Copy every line from the records that holds the word "ایران".

(Saved data entries)
===

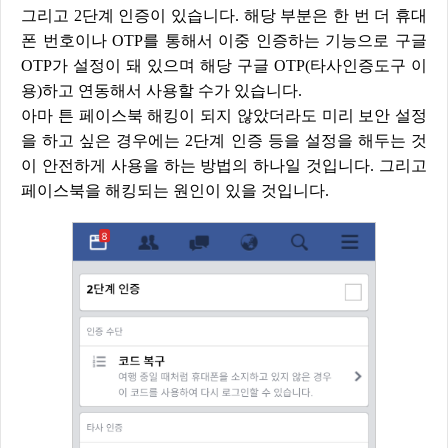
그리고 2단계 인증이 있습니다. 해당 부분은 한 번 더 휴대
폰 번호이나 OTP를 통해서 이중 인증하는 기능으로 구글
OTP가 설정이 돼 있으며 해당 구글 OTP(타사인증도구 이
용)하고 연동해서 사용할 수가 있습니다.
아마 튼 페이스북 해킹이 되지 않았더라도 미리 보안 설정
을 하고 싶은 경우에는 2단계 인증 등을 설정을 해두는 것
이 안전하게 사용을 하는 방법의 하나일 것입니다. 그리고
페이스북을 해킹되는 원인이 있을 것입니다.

===

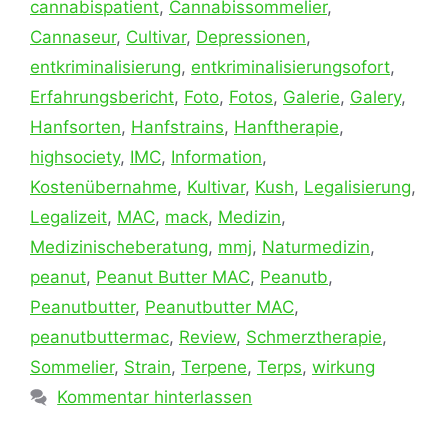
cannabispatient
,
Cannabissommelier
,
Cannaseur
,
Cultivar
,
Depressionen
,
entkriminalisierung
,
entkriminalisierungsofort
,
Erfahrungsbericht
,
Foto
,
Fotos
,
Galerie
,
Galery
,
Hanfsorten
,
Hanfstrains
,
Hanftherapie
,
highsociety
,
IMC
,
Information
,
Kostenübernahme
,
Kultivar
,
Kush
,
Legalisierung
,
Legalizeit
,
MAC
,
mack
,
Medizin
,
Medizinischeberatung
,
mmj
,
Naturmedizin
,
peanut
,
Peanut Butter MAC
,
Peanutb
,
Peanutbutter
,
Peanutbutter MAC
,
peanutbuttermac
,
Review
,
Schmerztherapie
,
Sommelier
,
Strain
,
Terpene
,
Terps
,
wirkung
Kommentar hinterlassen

===

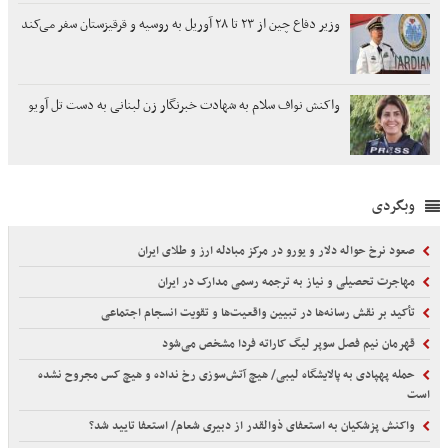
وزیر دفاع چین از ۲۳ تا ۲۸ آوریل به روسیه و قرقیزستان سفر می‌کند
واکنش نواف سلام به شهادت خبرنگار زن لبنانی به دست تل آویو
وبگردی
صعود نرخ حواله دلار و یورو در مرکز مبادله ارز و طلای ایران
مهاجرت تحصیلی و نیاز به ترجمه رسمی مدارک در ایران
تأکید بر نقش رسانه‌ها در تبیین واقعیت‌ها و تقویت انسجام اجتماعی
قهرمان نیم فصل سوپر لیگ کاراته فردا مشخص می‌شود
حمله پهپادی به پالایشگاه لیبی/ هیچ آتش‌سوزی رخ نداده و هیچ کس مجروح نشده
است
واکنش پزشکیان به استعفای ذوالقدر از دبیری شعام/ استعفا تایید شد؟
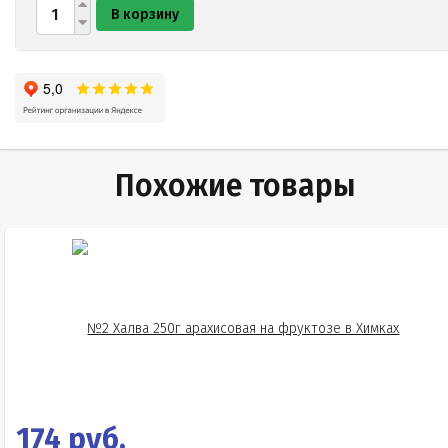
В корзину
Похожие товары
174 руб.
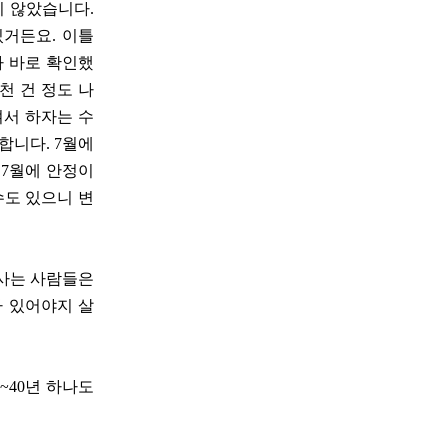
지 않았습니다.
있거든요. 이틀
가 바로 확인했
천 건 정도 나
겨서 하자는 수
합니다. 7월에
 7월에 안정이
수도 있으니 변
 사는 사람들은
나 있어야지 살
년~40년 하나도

===

ANSWER SPACE:
صعود نرخ حواله دلار و یورو در مرکز مبادله ارز و طلای ایران
مهاجرت تحصیلی و نیاز به ترجمه رسمی مدارک در ایران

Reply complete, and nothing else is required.